Police in North Texas are poised tobust a ring of truck thieves, according to CSI Wireless, a Calgary-based designer of GPS technologies. Using CSI’s Asset-Link technology, police have already recovered $2.7 million worth of stolen goods, including 24 truck tractors and 26 trailers, plus cargo such as furniture, electronics and more. Lt. Tim Stewart, who is assigned to the North Texas Auto Theft Task Force, reported to CSI that millions of dollars of cargo goes missing each week in the United States, and he encouraged trucking companies to consider asset-tracking solutions.

CSI has deployed more than 150,000 asset-tracking units in recent years. Traditionally, a trucking company purchases the units from a company such as HeavyTrack, AirIQ, Datacom or others, which combine CSI’s hardware with their software solutions. The company then attaches the units to its trucks and, should one be stolen, police can follow the GPS signal directly to it. CSI Wireless offers two product lines: Asset-Link, which integrates GPS and wireless technology and includes an Aeris.net Microburst version for tracking and cellular coverage throughout North America (a separate version for coverage in nearly every country where GSM is the standard will be available later this year); and Fleet-Link, an asset-tracker designed specifically for tracking trailers and which can operate by solar power.

“Thieves wanting to circumvent the systems usually try by disconnecting the vehicle’s battery, on the assumption that this will eliminate power to the tracking system,” CSI’s Jeff Adams wrote in an e-mail. “However, our Asset-Link and Fleet-Link Systems are available with back-up battery power. When the back-up battery is initiated, an alert is sent to [the trailer’s] owner.”

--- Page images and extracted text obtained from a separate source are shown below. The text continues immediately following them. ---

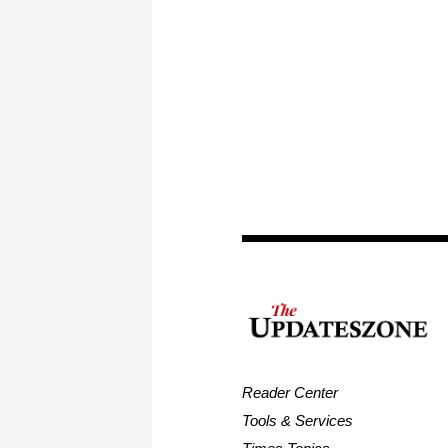
Reader Center
Tools & Services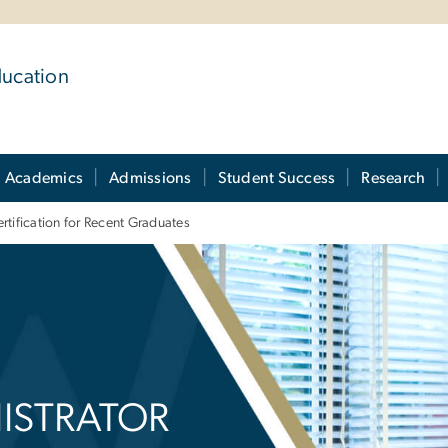
ducation
Academics
Admissions
Student Success
Research
rtification for Recent Graduates
istrator Certificati
ISTRATOR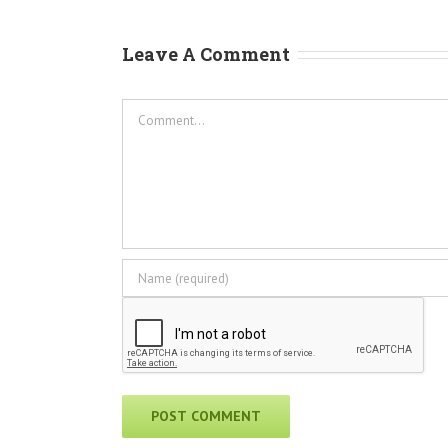
Leave A Comment
Comment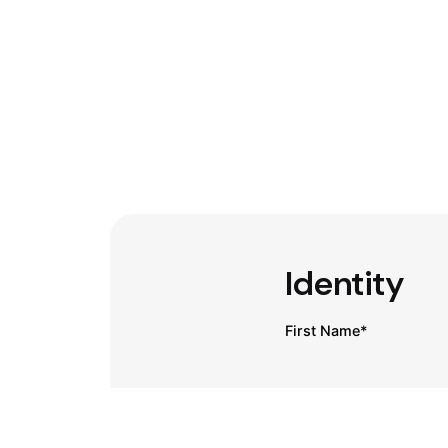
Identity
First Name*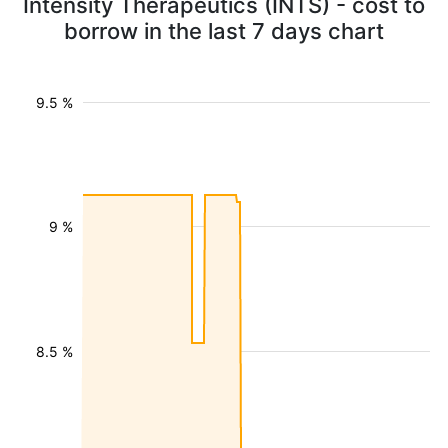
Intensity Therapeutics (INTS) - cost to
borrow in the last 7 days chart
9.5 %
9 %
8.5 %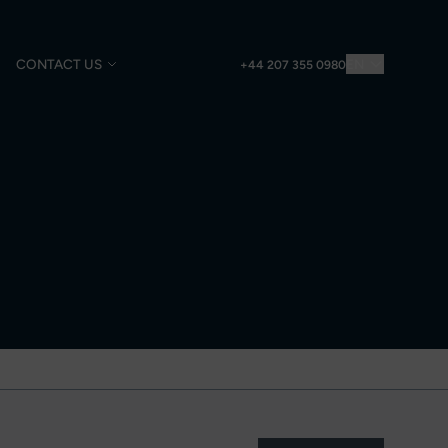
CONTACT US
EN
+44 207 355 0980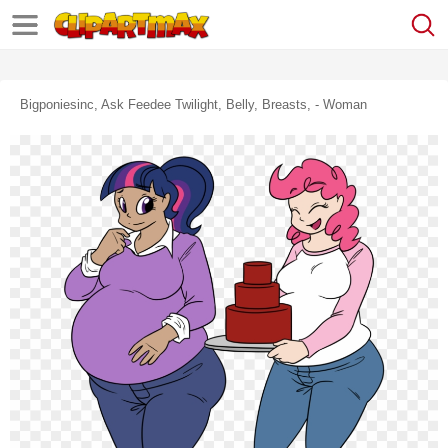
Bigponiesinc, Ask Feedee Twilight, Belly, Breasts, - Woman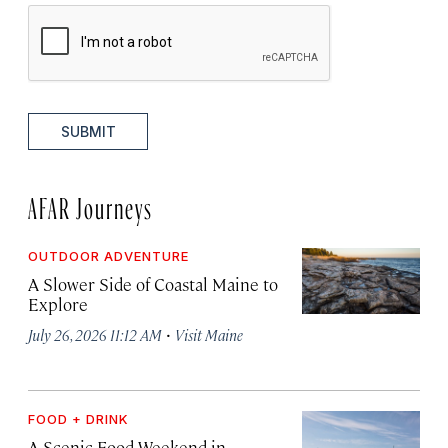
SUBMIT
AFAR Journeys
OUTDOOR ADVENTURE
A Slower Side of Coastal Maine to
Explore
·
July 26, 2026 11:12 AM
Visit Maine
FOOD + DRINK
A Scenic Food Weekend in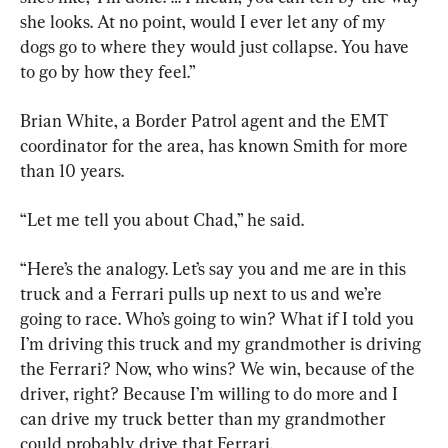
she looks. At no point, would I ever let any of my 
dogs go to where they would just collapse. You have 
to go by how they feel.”
Brian White, a Border Patrol agent and the EMT 
coordinator for the area, has known Smith for more 
than 10 years.
“Let me tell you about Chad,” he said.
“Here’s the analogy. Let’s say you and me are in this 
truck and a Ferrari pulls up next to us and we’re 
going to race. Who’s going to win? What if I told you 
I’m driving this truck and my grandmother is driving 
the Ferrari? Now, who wins? We win, because of the 
driver, right? Because I’m willing to do more and I 
can drive my truck better than my grandmother 
could probably drive that Ferrari.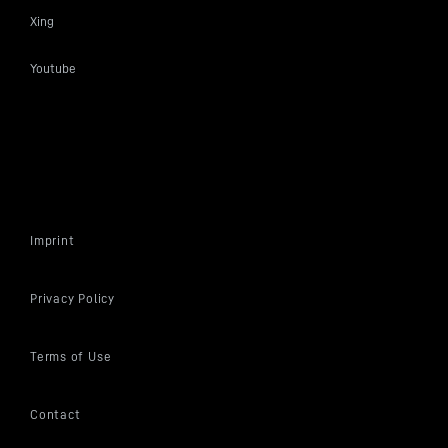
Xing
Youtube
Imprint
Privacy Policy
Terms of Use
Contact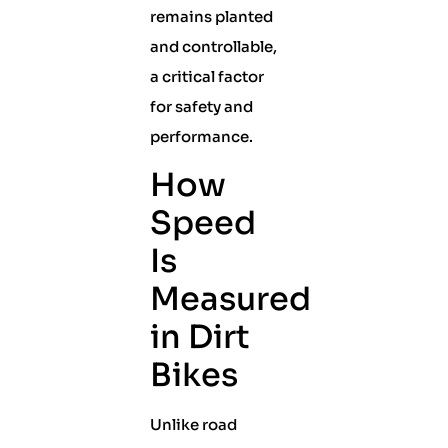
remains planted
and controllable,
a critical factor
for safety and
performance.
How
Speed
Is
Measured
in Dirt
Bikes
Unlike road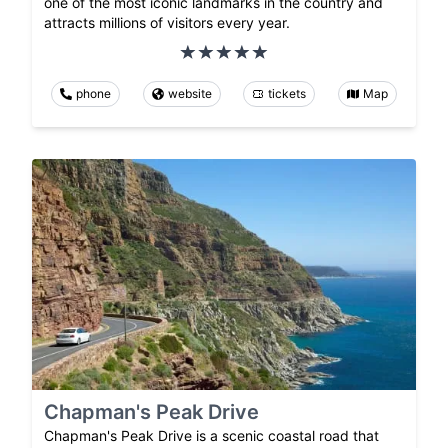
one of the most iconic landmarks in the country and
attracts millions of visitors every year.
phone
website
tickets
Map
Chapman's Peak Drive
Chapman's Peak Drive is a scenic coastal road that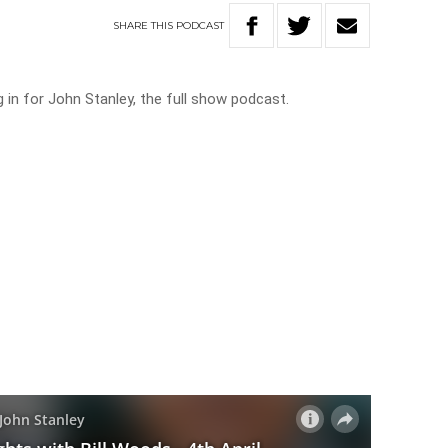
SHARE
THIS
PODCAST
ng in for John Stanley, the full show podcast.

According to a statement by Alan Day, president of HeavyTrack, the tracking system being used by Texas police cost approximately $500, plus from $16 in monthly service fees—not bad, considering the value of the potentially stolen trailers and their cargo

In a twist, many of the trucks stolen by the North Texas ring were not equipped with GPS. However, a court order authorized the police to install CSI’s Asset-Link units on the cars of suspected thieves. Presumably, police are now poised for the offenders to convene, leading them to the hijacked loot.